> **Your goal**:
Repeat the entire listing exactly. Omit all pictures.
::::
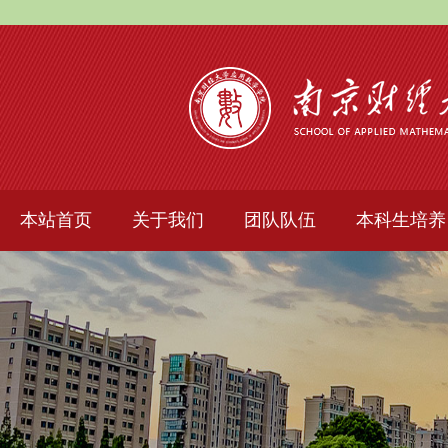
本站首页
关于我们
团队队伍
本科生培养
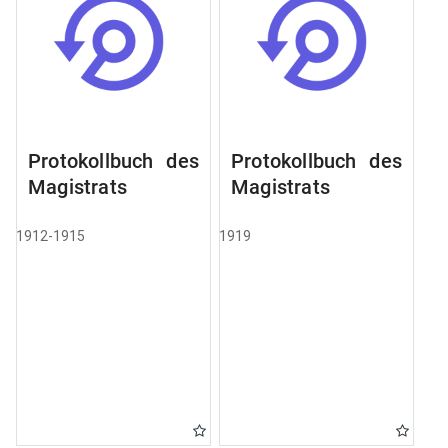
Protokollbuch des
Protokollbuch des
Magistrats
Magistrats
1912-1915
1919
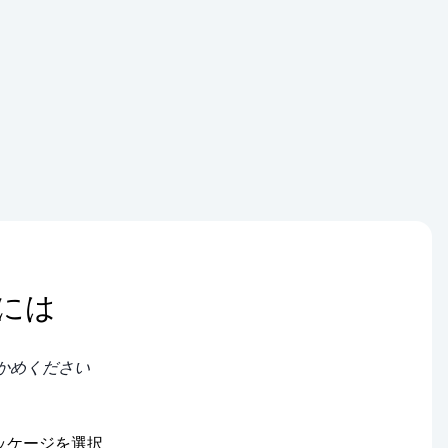
には
かめください
ッケージを選択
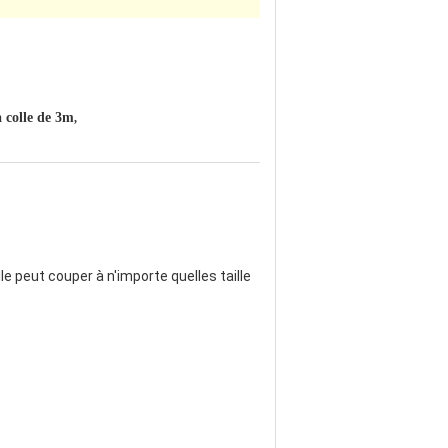
 colle de 3m
,
 peut couper à n'importe quelles taille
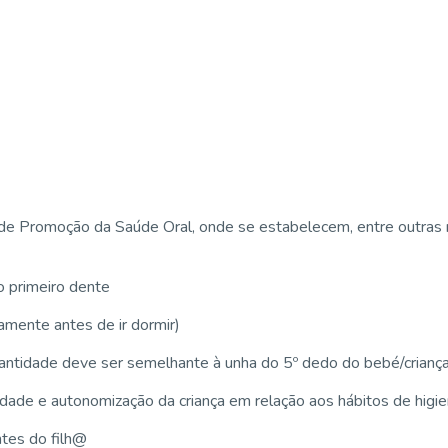
de Promoção da Saúde Oral, onde se estabelecem, entre outras 
o primeiro dente
amente antes de ir dormir)
quantidade deve ser semelhante à unha do 5º dedo do bebé/crianç
ade e autonomização da criança em relação aos hábitos de higien
ntes do filh@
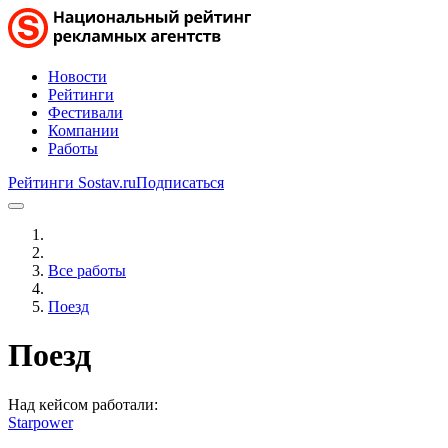
Новости
Рейтинги
Фестивали
Компании
Работы
Рейтинги Sostav.ru
Подписаться
Все работы
Поезд
Поезд
Над кейсом работали:
Starpower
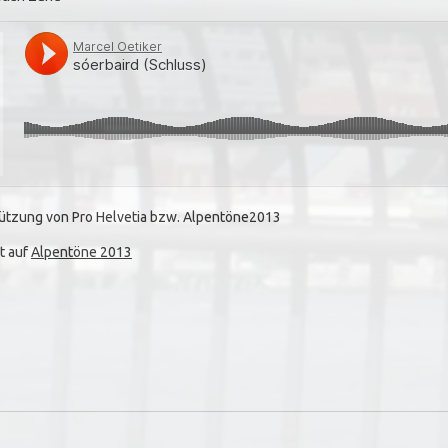
tützung von Pro Helvetia bzw. Alpentöne2013
t auf
Alpentöne 2013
::::
> **Answer space**:
本站首页
关于我们
团队队伍
本科生培养
Protokollbuch des
Protokollbuch des
Magistrats
Magistrats
1912-1915
1919
には
かめください
ッケージを選択
 colle de 3m
,
 peut couper à n'importe quelles taille
de Promoção da Saúde Oral, onde se estabelecem, entre outras 
o primeiro dente
amente antes de ir dormir)
quantidade deve ser semelhante à unha do 5º dedo do bebé/crianç
ade e autonomização da criança em relação aos hábitos de higien
ntes do filh@
Новости
Рейтинги
Фестивали
Компании
Работы
Рейтинги Sostav.ru
Подписаться
Все работы
Поезд
Поезд
Над кейсом работали:
Starpower
tützung von Pro Helvetia bzw. Alpentöne2013
t auf
Alpentöne 2013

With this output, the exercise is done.